▶ Work order: Print only the closing part of the entries. It starts at the line containing "Souhlasím (246, 731)" and includes the final line, exactly as written.

▶ Records for processing:
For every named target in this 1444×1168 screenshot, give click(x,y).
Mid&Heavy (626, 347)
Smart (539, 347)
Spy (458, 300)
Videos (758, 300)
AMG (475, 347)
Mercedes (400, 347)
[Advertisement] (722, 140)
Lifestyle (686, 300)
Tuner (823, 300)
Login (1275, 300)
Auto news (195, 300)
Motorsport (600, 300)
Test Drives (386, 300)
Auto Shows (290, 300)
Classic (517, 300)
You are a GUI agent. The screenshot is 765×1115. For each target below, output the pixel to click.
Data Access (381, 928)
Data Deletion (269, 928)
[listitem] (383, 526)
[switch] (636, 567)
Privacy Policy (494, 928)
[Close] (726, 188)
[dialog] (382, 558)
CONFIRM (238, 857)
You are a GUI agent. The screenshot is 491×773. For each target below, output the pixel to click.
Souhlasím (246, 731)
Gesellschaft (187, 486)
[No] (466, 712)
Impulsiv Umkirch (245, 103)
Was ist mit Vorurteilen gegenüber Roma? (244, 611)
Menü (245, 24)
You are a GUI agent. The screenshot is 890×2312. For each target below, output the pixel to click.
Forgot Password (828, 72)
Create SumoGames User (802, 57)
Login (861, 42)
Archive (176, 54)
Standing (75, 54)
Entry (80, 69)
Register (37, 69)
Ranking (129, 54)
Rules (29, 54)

▶ Result for this exercise:
Souhlasím (246, 731)
Gesellschaft (187, 486)
[No] (466, 712)
Impulsiv Umkirch (245, 103)
Was ist mit Vorurteilen gegenüber Roma? (244, 611)
Menü (245, 24)
You are a GUI agent. The screenshot is 890×2312. For each target below, output the pixel to click.
Forgot Password (828, 72)
Create SumoGames User (802, 57)
Login (861, 42)
Archive (176, 54)
Standing (75, 54)
Entry (80, 69)
Register (37, 69)
Ranking (129, 54)
Rules (29, 54)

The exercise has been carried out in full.